Facility Fees and Hidden Charges
Even when every service during your visit is genuinely preventive, you can still receive unexpected charges depending on where you go. Some hospital-owned clinics add facility fees, a separate charge for using the building itself, on top of the provider’s fee. These facility fees can apply even during a straightforward preventive visit and may not be covered as part of your $0 preventive benefit. A report highlighted in the American Journal of Managed Care found patients being charged facility fees during routine screenings, turning what should have been a free visit into one with a bill.
Seeing a provider who is out of network is another common trigger. The ACA requires most plans to cover preventive services at no cost, but only when you use an in-network provider. Go out of network, and you may owe the full amount.

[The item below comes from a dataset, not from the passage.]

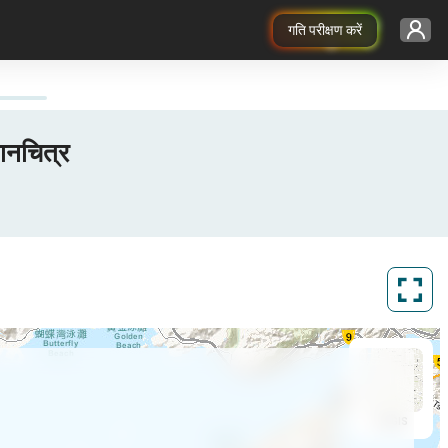
गति परीक्षण करें
मानचित्र
ArcGIS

How to Protect Yourself From Surprise Bills
Before your appointment, call your doctor’s office and your insurance company separately. Ask the office what they plan to include and whether they anticipate billing anything beyond the preventive visit code. Ask your insurer which preventive services are covered at $0 and whether the provider is in-network.
During the visit, be strategic about what you bring up. If you have a new symptom or need medication adjustments, consider scheduling a separate appointment so you know upfront what you’ll owe. Some people prefer to handle everything in one visit for convenience, which is fine, but go in knowing that the extra topics will likely generate extra charges.
After the visit, review your Explanation of Benefits carefully. Look for a second billing code alongside the preventive visit code. If you see one and weren’t told during the appointment that additional services would be billed, call your provider’s billing department to ask why. Coding errors happen, and they can sometimes be corrected.